■ Assignment:
Pictures are not part of the copy; retype all the records below exactly.

___ Information provided

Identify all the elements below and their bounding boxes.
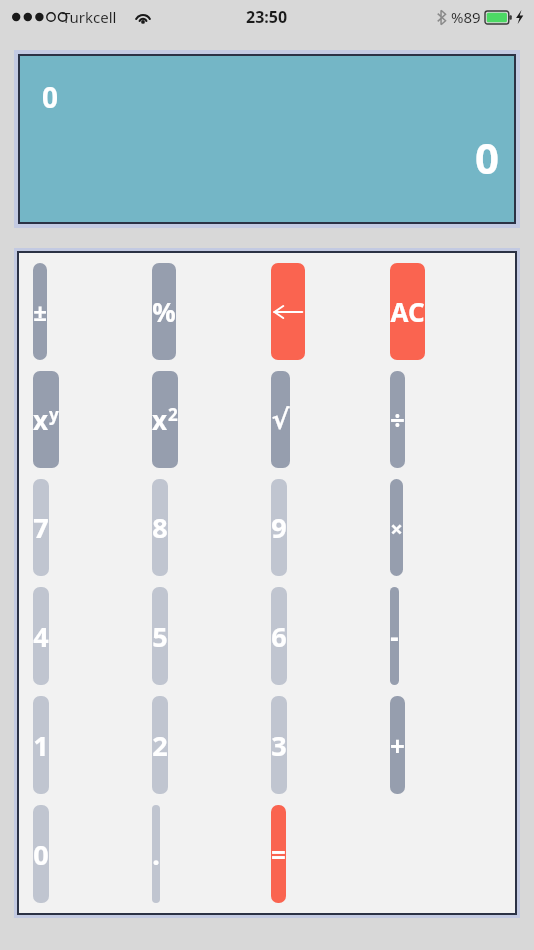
button[interactable]: √ — [271, 371, 290, 468]
staticText: ÷ — [390, 402, 405, 437]
button[interactable]: AC — [390, 263, 425, 360]
button[interactable]: 9 — [271, 479, 287, 576]
staticText: . — [152, 836, 160, 873]
button[interactable]: ÷ — [390, 371, 405, 468]
staticText: = — [271, 837, 286, 872]
staticText: 7 — [33, 509, 49, 546]
staticText: 6 — [271, 618, 287, 655]
staticText: ± — [33, 295, 47, 328]
button[interactable]: x — [152, 371, 178, 468]
button[interactable]: 0 — [33, 805, 49, 903]
button[interactable]: % — [152, 263, 176, 360]
button[interactable]: 5 — [152, 587, 168, 685]
staticText: AC — [390, 294, 425, 329]
staticText: - — [390, 619, 399, 654]
staticText: 8 — [152, 509, 168, 546]
button[interactable]: 7 — [33, 479, 49, 576]
staticText: 0 — [42, 78, 59, 116]
button[interactable]: . — [152, 805, 160, 903]
button[interactable]: × — [390, 479, 403, 576]
staticText: 2 — [168, 403, 178, 426]
staticText: Turkcell — [62, 7, 117, 27]
staticText: 0 — [475, 129, 500, 186]
button[interactable]: + — [390, 696, 405, 794]
staticText: y — [49, 403, 59, 426]
button[interactable]: 1 — [33, 696, 49, 794]
staticText: 5 — [152, 618, 168, 655]
button[interactable]: ± — [33, 263, 47, 360]
staticText: 1 — [33, 727, 49, 764]
staticText: x — [152, 402, 168, 437]
staticText: × — [390, 513, 403, 543]
button[interactable]: = — [271, 805, 286, 903]
staticText: 0 — [33, 836, 49, 873]
staticText: 4 — [33, 618, 49, 655]
staticText: %89 — [451, 7, 481, 27]
button[interactable]: 6 — [271, 587, 287, 685]
button[interactable]: Backspace — [271, 263, 305, 360]
button[interactable]: 3 — [271, 696, 287, 794]
button[interactable]: 4 — [33, 587, 49, 685]
staticText: 23:50 — [246, 6, 288, 28]
button[interactable]: x — [33, 371, 59, 468]
staticText: + — [390, 728, 405, 763]
staticText: x — [33, 402, 49, 437]
staticText: 2 — [152, 727, 168, 764]
staticText: 3 — [271, 727, 287, 764]
button[interactable]: 8 — [152, 479, 168, 576]
staticText: 9 — [271, 509, 287, 546]
staticText: √ — [271, 404, 290, 435]
staticText: % — [152, 294, 176, 329]
button[interactable]: - — [390, 587, 399, 685]
button[interactable]: 2 — [152, 696, 168, 794]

______

■ Solution:
Identify all the elements below and their bounding boxes.
button[interactable]: √ — [271, 371, 290, 468]
staticText: ÷ — [390, 402, 405, 437]
button[interactable]: AC — [390, 263, 425, 360]
button[interactable]: 9 — [271, 479, 287, 576]
staticText: . — [152, 836, 160, 873]
button[interactable]: ÷ — [390, 371, 405, 468]
staticText: = — [271, 837, 286, 872]
staticText: 7 — [33, 509, 49, 546]
staticText: 6 — [271, 618, 287, 655]
staticText: ± — [33, 295, 47, 328]
button[interactable]: x — [152, 371, 178, 468]
button[interactable]: 0 — [33, 805, 49, 903]
button[interactable]: % — [152, 263, 176, 360]
button[interactable]: 5 — [152, 587, 168, 685]
staticText: AC — [390, 294, 425, 329]
staticText: - — [390, 619, 399, 654]
staticText: 8 — [152, 509, 168, 546]
button[interactable]: 7 — [33, 479, 49, 576]
staticText: 0 — [42, 78, 59, 116]
button[interactable]: . — [152, 805, 160, 903]
button[interactable]: × — [390, 479, 403, 576]
staticText: 2 — [168, 403, 178, 426]
staticText: Turkcell — [62, 7, 117, 27]
staticText: 0 — [475, 129, 500, 186]
button[interactable]: + — [390, 696, 405, 794]
staticText: y — [49, 403, 59, 426]
button[interactable]: 1 — [33, 696, 49, 794]
staticText: 5 — [152, 618, 168, 655]
button[interactable]: ± — [33, 263, 47, 360]
staticText: 1 — [33, 727, 49, 764]
staticText: x — [152, 402, 168, 437]
staticText: × — [390, 513, 403, 543]
button[interactable]: = — [271, 805, 286, 903]
staticText: 0 — [33, 836, 49, 873]
staticText: 4 — [33, 618, 49, 655]
staticText: %89 — [451, 7, 481, 27]
button[interactable]: 6 — [271, 587, 287, 685]
button[interactable]: Backspace — [271, 263, 305, 360]
button[interactable]: 3 — [271, 696, 287, 794]
button[interactable]: 4 — [33, 587, 49, 685]
staticText: 23:50 — [246, 6, 288, 28]
button[interactable]: x — [33, 371, 59, 468]
staticText: + — [390, 728, 405, 763]
staticText: x — [33, 402, 49, 437]
staticText: 2 — [152, 727, 168, 764]
staticText: 3 — [271, 727, 287, 764]
button[interactable]: 8 — [152, 479, 168, 576]
staticText: 9 — [271, 509, 287, 546]
staticText: √ — [271, 404, 290, 435]
staticText: % — [152, 294, 176, 329]
button[interactable]: - — [390, 587, 399, 685]
button[interactable]: 2 — [152, 696, 168, 794]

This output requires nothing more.